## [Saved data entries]
────────
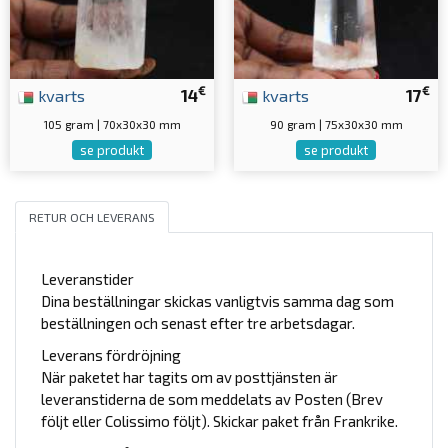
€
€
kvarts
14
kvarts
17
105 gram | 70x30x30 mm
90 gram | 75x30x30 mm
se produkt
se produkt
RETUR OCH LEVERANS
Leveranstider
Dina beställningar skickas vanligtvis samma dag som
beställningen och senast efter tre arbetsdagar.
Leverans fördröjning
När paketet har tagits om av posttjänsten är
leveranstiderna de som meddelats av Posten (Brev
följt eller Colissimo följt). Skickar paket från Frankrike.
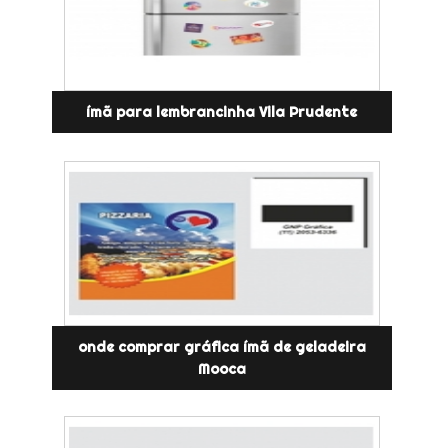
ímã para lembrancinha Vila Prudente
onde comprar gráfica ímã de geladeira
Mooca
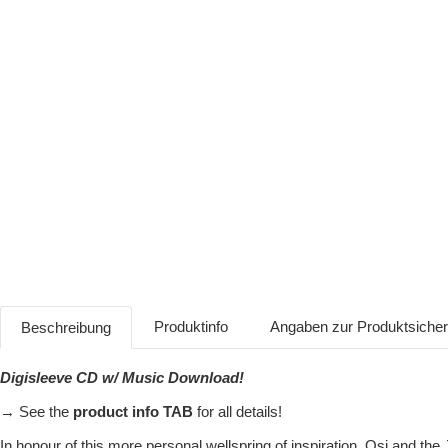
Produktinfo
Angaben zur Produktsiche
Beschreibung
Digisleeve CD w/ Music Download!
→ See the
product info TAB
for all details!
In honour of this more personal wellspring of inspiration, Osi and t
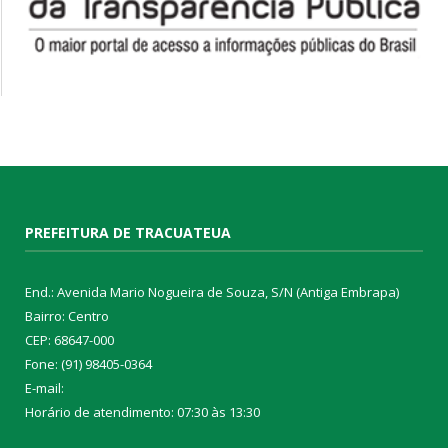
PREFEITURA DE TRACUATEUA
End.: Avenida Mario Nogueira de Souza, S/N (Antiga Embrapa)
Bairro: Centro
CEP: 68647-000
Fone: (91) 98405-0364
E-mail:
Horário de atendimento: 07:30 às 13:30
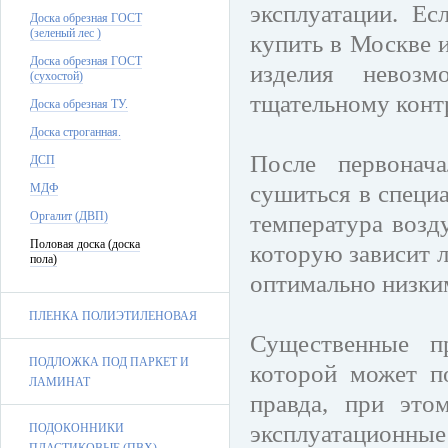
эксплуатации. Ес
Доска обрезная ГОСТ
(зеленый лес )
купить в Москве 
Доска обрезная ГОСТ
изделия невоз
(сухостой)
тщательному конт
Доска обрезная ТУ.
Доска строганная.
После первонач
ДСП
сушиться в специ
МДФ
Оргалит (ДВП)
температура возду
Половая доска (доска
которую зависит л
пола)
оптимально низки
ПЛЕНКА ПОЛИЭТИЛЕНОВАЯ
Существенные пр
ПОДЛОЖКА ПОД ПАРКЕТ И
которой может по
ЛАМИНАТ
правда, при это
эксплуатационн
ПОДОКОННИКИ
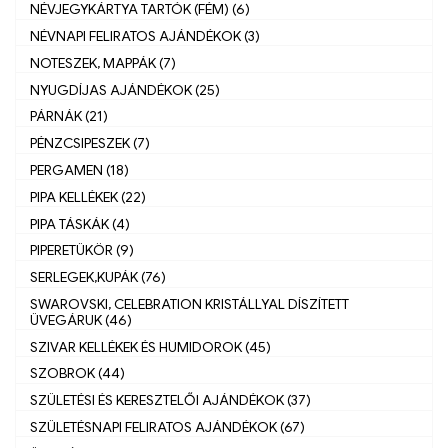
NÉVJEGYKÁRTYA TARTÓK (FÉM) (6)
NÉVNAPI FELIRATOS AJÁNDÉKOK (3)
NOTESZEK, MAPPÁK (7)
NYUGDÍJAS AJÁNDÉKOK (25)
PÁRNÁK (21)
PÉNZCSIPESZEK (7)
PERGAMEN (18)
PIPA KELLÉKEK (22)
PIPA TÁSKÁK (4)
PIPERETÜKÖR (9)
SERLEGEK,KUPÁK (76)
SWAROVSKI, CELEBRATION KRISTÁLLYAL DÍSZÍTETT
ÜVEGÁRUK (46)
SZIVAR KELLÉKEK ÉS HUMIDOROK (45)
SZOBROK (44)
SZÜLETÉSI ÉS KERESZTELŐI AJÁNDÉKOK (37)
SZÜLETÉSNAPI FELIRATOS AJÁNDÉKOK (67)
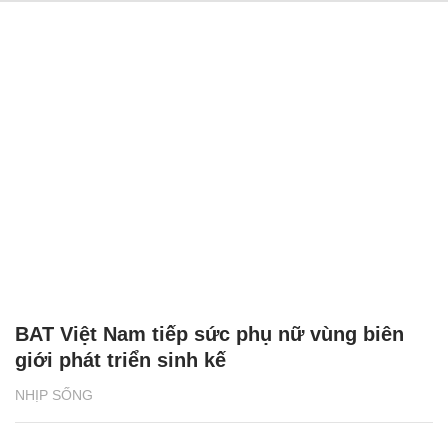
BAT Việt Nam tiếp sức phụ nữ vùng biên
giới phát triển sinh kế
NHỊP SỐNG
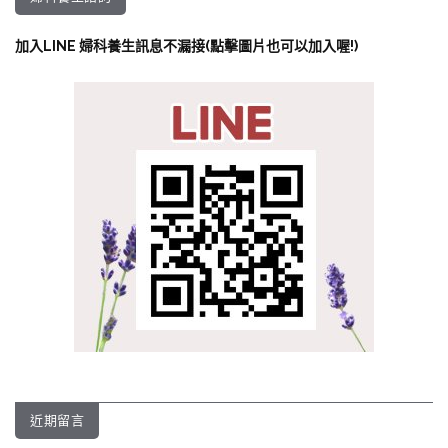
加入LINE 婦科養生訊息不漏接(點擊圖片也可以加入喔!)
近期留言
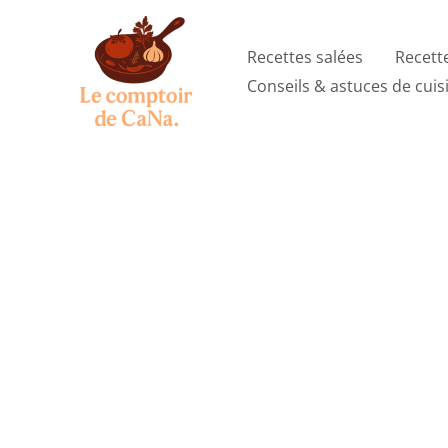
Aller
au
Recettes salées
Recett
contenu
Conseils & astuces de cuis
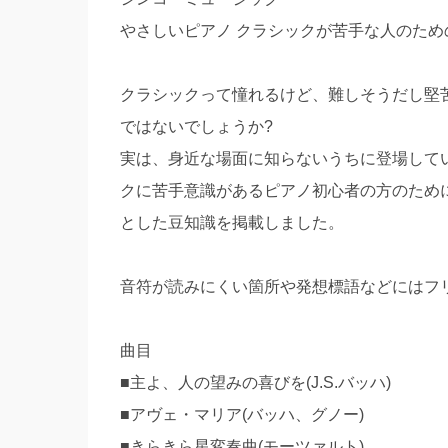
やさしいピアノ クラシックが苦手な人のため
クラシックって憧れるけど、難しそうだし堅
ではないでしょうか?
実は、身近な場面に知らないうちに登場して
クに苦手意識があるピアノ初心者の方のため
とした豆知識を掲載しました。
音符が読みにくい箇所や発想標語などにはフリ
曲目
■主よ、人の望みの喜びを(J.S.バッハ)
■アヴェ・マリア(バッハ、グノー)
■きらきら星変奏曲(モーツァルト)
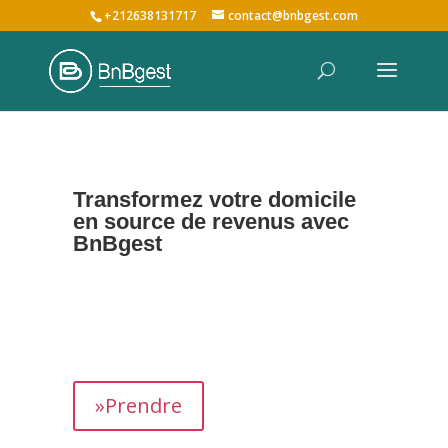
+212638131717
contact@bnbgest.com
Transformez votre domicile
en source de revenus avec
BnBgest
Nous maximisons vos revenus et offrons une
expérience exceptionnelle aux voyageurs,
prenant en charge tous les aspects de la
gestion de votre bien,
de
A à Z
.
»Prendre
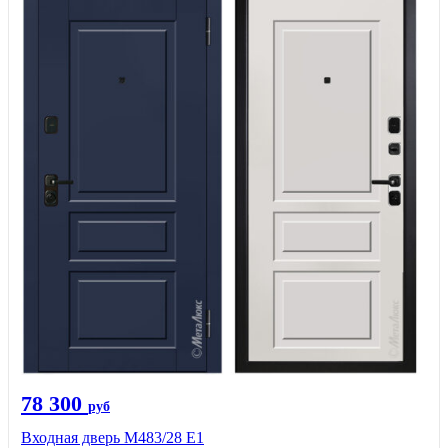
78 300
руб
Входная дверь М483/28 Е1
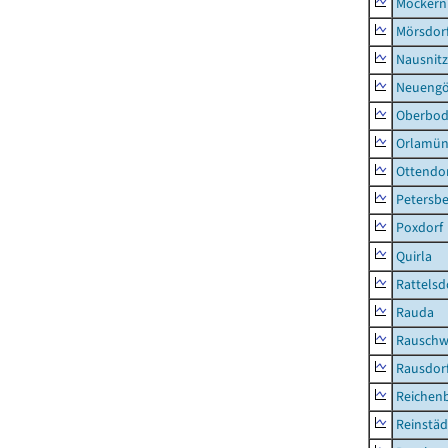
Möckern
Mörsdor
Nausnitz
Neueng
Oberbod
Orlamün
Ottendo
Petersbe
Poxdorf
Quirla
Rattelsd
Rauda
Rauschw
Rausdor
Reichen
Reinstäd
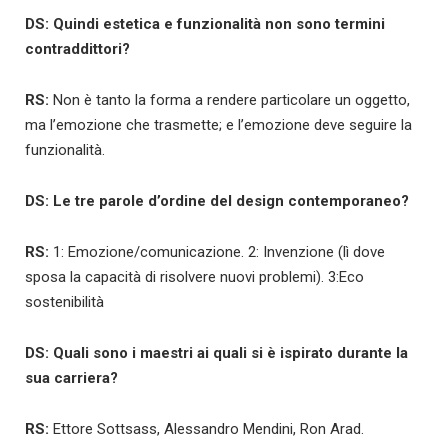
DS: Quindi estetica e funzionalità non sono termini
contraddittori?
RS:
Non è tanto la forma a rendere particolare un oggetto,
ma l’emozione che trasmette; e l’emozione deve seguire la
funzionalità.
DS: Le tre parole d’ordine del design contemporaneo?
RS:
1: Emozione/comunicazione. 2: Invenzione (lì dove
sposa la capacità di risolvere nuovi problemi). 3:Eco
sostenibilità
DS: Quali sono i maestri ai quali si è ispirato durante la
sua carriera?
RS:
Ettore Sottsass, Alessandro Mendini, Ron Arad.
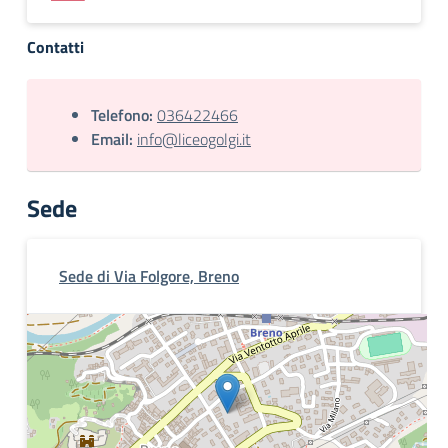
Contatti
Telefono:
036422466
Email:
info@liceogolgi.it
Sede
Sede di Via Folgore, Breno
────────
## [WHAT YOU NEED TO DO]
When you reproduce the entries above, keep every word exactly and leave out each picture.

## [RESPONSE TO THE EXERCISE]
€
€
kvarts
14
kvarts
17
105 gram | 70x30x30 mm
90 gram | 75x30x30 mm
se produkt
se produkt
RETUR OCH LEVERANS
Leveranstider
Dina beställningar skickas vanligtvis samma dag som
beställningen och senast efter tre arbetsdagar.
Leverans fördröjning
När paketet har tagits om av posttjänsten är
leveranstiderna de som meddelats av Posten (Brev
följt eller Colissimo följt). Skickar paket från Frankrike.
ímã para lembrancinha Vila Prudente
onde comprar gráfica ímã de geladeira
Mooca
Produktinfo
Angaben zur Produktsiche
Beschreibung
Digisleeve CD w/ Music Download!
→ See the
product info TAB
for all details!
In honour of this more personal wellspring of inspiration, Osi and t
PREFEITURA DE TRACUATEUA
End.: Avenida Mario Nogueira de Souza, S/N (Antiga Embrapa)
Bairro: Centro
CEP: 68647-000
Fone: (91) 98405-0364
E-mail:
Horário de atendimento: 07:30 às 13:30
эксплуатации. Ес
Доска обрезная ГОСТ
(зеленый лес )
купить в Москве 
Доска обрезная ГОСТ
изделия невоз
(сухостой)
тщательному конт
Доска обрезная ТУ.
Доска строганная.
После первонач
ДСП
сушиться в специ
МДФ
Оргалит (ДВП)
температура возду
Половая доска (доска
которую зависит л
пола)
оптимально низки
ПЛЕНКА ПОЛИЭТИЛЕНОВАЯ
Существенные пр
ПОДЛОЖКА ПОД ПАРКЕТ И
которой может по
ЛАМИНАТ
правда, при это
эксплуатационн
ПОДОКОННИКИ
NÉVJEGYKÁRTYA TARTÓK (FÉM) (6)
NÉVNAPI FELIRATOS AJÁNDÉKOK (3)
NOTESZEK, MAPPÁK (7)
NYUGDÍJAS AJÁNDÉKOK (25)
PÁRNÁK (21)
PÉNZCSIPESZEK (7)
PERGAMEN (18)
PIPA KELLÉKEK (22)
PIPA TÁSKÁK (4)
PIPERETÜKÖR (9)
SERLEGEK,KUPÁK (76)
SWAROVSKI, CELEBRATION KRISTÁLLYAL DÍSZÍTETT
ÜVEGÁRUK (46)
SZIVAR KELLÉKEK ÉS HUMIDOROK (45)
SZOBROK (44)
SZÜLETÉSI ÉS KERESZTELŐI AJÁNDÉKOK (37)
SZÜLETÉSNAPI FELIRATOS AJÁNDÉKOK (67)
BAT Việt Nam tiếp sức phụ nữ vùng biên
giới phát triển sinh kế
NHỊP SỐNG
加入LINE 婦科養生訊息不漏接(點擊圖片也可以加入喔!)
近期留言
Aller
au
Recettes salées
Recett
contenu
Conseils & astuces de cuis
やさしいピアノ クラシックが苦手な人のため
クラシックって憧れるけど、難しそうだし堅
ではないでしょうか?
実は、身近な場面に知らないうちに登場して
クに苦手意識があるピアノ初心者の方のため
とした豆知識を掲載しました。
音符が読みにくい箇所や発想標語などにはフリ
曲目
■主よ、人の望みの喜びを(J.S.バッハ)
■アヴェ・マリア(バッハ、グノー)
■きらきら星変奏曲(モーツァルト)
+212638131717
contact@bnbgest.com
Transformez votre domicile
en source de revenus avec
BnBgest
Nous maximisons vos revenus et offrons une
expérience exceptionnelle aux voyageurs,
prenant en charge tous les aspects de la
gestion de votre bien,
de
A à Z
.
»Prendre
78 300
руб
Входная дверь М483/28 Е1
Möckern
Mörsdor
Nausnitz
Neueng
Oberbod
Orlamün
Ottendo
Petersbe
Poxdorf
Quirla
Rattelsd
Rauda
Rauschw
Rausdor
Reichen
Reinstäd
DS: Quindi estetica e funzionalità non sono termini
contraddittori?
RS:
Non è tanto la forma a rendere particolare un oggetto,
ma l’emozione che trasmette; e l’emozione deve seguire la
funzionalità.
DS: Le tre parole d’ordine del design contemporaneo?
RS:
1: Emozione/comunicazione. 2: Invenzione (lì dove
sposa la capacità di risolvere nuovi problemi). 3:Eco
sostenibilità
DS: Quali sono i maestri ai quali si è ispirato durante la
sua carriera?
RS:
Ettore Sottsass, Alessandro Mendini, Ron Arad.
Contatti
Telefono:
036422466
Email:
info@liceogolgi.it
Sede
Sede di Via Folgore, Breno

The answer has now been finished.